Here’s why when it comes to planned gifts, it isn’t necessarily ALL about the relationship
I have two questions that I ask people when they say that planned gift fundraising “is all about the relationship.”
I ask, “How many gifts did you/your organization receive last year that ‘came over the transom’? I also ask, “How many were not previously disclosed to you before you got the money or the call from the attorney?”
The answer is always something like, “70%, 80% or 90%.”
After that, my reply usually packs a bit of a punch.
I ask, “So if it’s ‘all about the relationship,’ how come you and your organization didn’t know about so many gifts?”

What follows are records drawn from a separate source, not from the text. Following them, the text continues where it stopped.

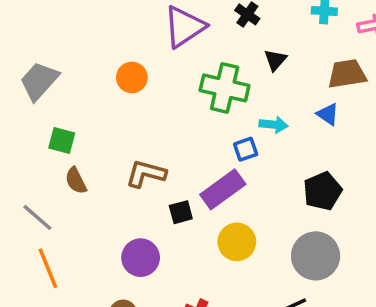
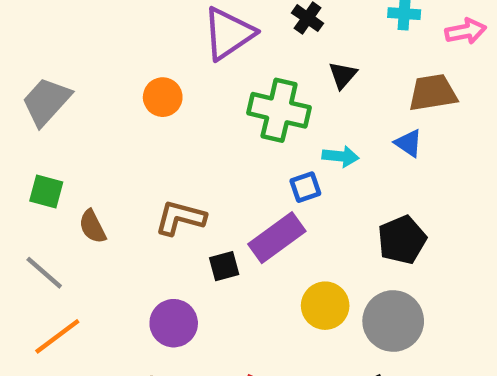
green square: (62, 140) -> (46, 191), moved
yellow circle: (237, 242) -> (325, 306), moved
orange line: (48, 268) -> (57, 336), turned 75

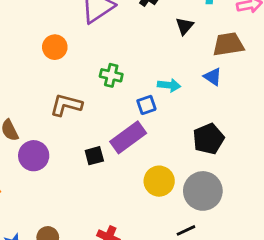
black triangle: (343, 75) -> (185, 26), moved
green cross: (279, 110) -> (111, 75), moved, size x0.6
brown L-shape: (180, 218) -> (66, 105), moved
purple circle: (174, 323) -> (34, 156), moved

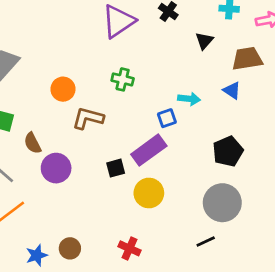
orange circle: (55, 47) -> (63, 89), moved
green cross: (111, 75) -> (123, 79), moved
yellow circle: (159, 181) -> (149, 193), moved

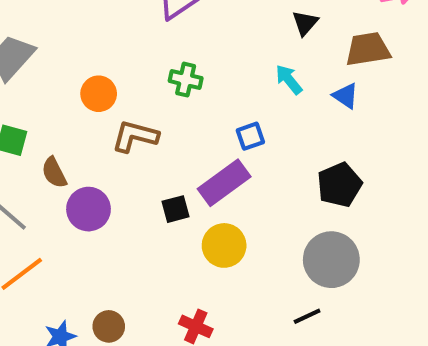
cyan arrow: (189, 99) -> (289, 80), moved, turned -135

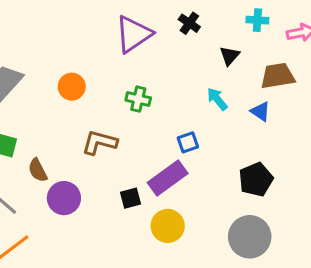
orange circle: (99, 94) -> (72, 87), moved

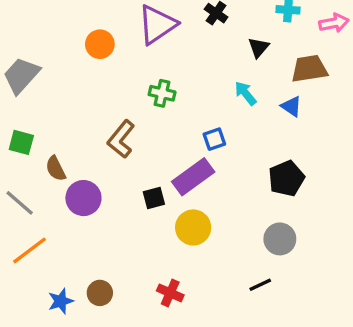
orange circle: (72, 87) -> (100, 44), moved
brown L-shape: (100, 142) -> (121, 139), turned -66
gray circle: (250, 237) -> (280, 239), size x0.7

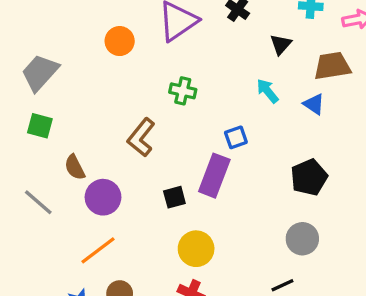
green square: (21, 142) -> (40, 126), moved
purple rectangle: (193, 177) -> (214, 176), turned -33
yellow circle: (193, 227) -> (196, 249), moved
orange line: (29, 250) -> (98, 250), moved

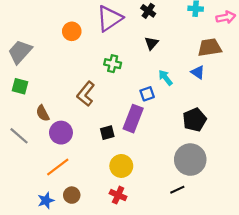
black triangle: (281, 44) -> (151, 43), moved
cyan arrow: (267, 91) -> (165, 78), moved
gray circle: (302, 239) -> (190, 160), size x1.5

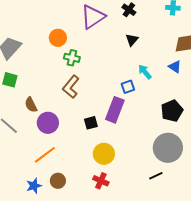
orange circle: (72, 31) -> (58, 38), moved
green cross: (113, 64) -> (72, 58), moved

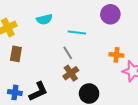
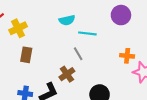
cyan semicircle: (44, 19) -> (67, 20), moved
brown cross: (71, 73) -> (67, 74), moved

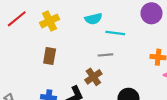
yellow cross: (18, 28) -> (50, 21), moved
gray line: (78, 54) -> (105, 55), turned -64

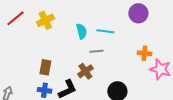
cyan semicircle: (93, 19) -> (81, 31), moved, turned -91
brown rectangle: (50, 56) -> (45, 67), moved

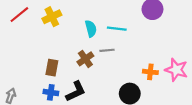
orange cross: (144, 53) -> (150, 72), moved
brown cross: (85, 71) -> (85, 59), moved

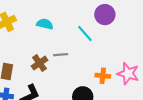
cyan semicircle: (91, 29) -> (45, 24), moved, turned -63
cyan line: (117, 29) -> (85, 34), moved, turned 42

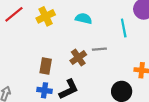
cyan line: (85, 34) -> (124, 28), turned 30

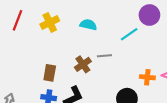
red line: (14, 14) -> (18, 20), turned -30
cyan line: (124, 28) -> (129, 34), turned 66

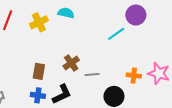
cyan semicircle: (88, 25) -> (66, 13), moved
gray line: (104, 56) -> (92, 74), moved

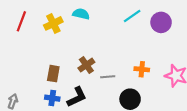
purple circle: (136, 15) -> (161, 22), moved
cyan line: (116, 34) -> (132, 16), moved
orange cross: (134, 76) -> (142, 69), moved

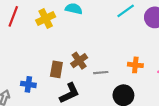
brown rectangle: (53, 74) -> (56, 69), moved
blue cross: (52, 98) -> (28, 84), moved

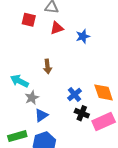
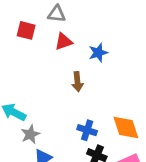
brown arrow: (47, 66) -> (77, 82), moved
blue cross: (74, 95) -> (87, 130), turned -32

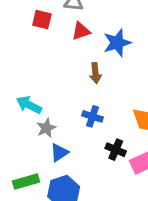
blue star: (98, 53) -> (117, 43), size x1.4
blue cross: (87, 130) -> (93, 116), moved

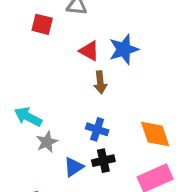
red triangle: (81, 31) -> (89, 51), moved, turned 48
black cross: (116, 150) -> (103, 161), moved, turned -36
blue triangle: (59, 153) -> (74, 167), moved

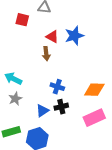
brown arrow: (100, 82) -> (46, 54), moved
orange diamond: (155, 134) -> (94, 90), turned -70
gray star: (47, 142) -> (15, 99), moved

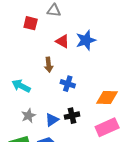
brown arrow: (46, 54) -> (49, 65), moved
blue cross: (57, 87) -> (68, 84), moved
gray star: (15, 99) -> (28, 116), moved

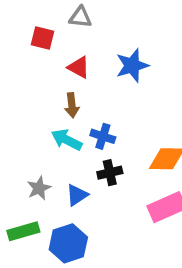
red triangle: (62, 41) -> (79, 67), moved
cyan arrow: (21, 86) -> (67, 140), moved
black cross: (72, 116) -> (110, 173), moved

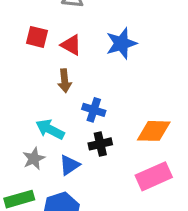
red square: (42, 38) -> (37, 37), moved
cyan arrow: (67, 140) -> (50, 129), moved

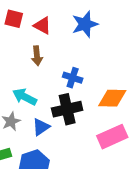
blue cross: (94, 110) -> (73, 78), moved
black cross: (100, 144) -> (67, 109), size x1.5

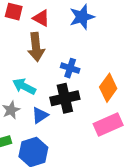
brown arrow: (37, 56) -> (36, 47), size x1.5
orange diamond: (112, 98) -> (108, 88), turned -56

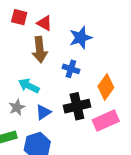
blue star: (82, 17) -> (81, 38), moved
black cross: (65, 98) -> (77, 106), moved

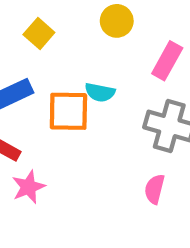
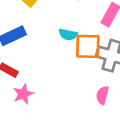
orange square: (68, 111) -> (88, 46), moved

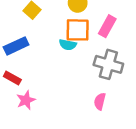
orange square: (88, 46) -> (78, 30), moved

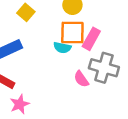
pink rectangle: (107, 26) -> (91, 39), moved
pink semicircle: (100, 101) -> (81, 79), moved, turned -49

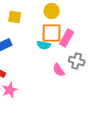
yellow square: (26, 12) -> (15, 17), turned -32
gray cross: (104, 68) -> (77, 61), size x0.7

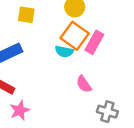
orange square: (52, 33) -> (75, 36), turned 35
gray cross: (77, 61) -> (107, 112), moved

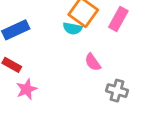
pink rectangle: (94, 42) -> (118, 19), moved

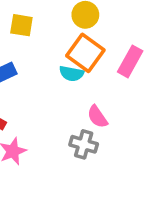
gray cross: (117, 91) -> (84, 144), moved

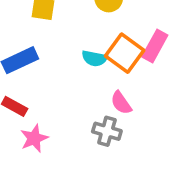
orange square: (85, 53) -> (125, 53), moved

I’m not trying to hurt anyone’s feelings. It’s just that I don’t believe you can say that planned gift fundraising is ‘all about the relationship’ while, at the same time, have no idea about the vast proportion of gifts that have been planned for your nonprofit. Those two things don’t add up.
So what’s the point of this post?
- I think we need to stop kidding ourselves and giving ourselves too much credit.
- Yet, I think we need to recognize that a solid relationship with a supporter, advocate or member will definitely affect their legacy planning decisions. In that regard, solid, personal, 1-to-1 relationships are essential.
- But, finally, we need to embrace the fact that the relationship is usually first and foremost with the organization and its mission (at least 70%, 80% or 90% of the time), not necessarily the fundraiser. By doing so, and by using technologies and strategies that enhance that relationship, you’ll generate more planned gifts to support your cause.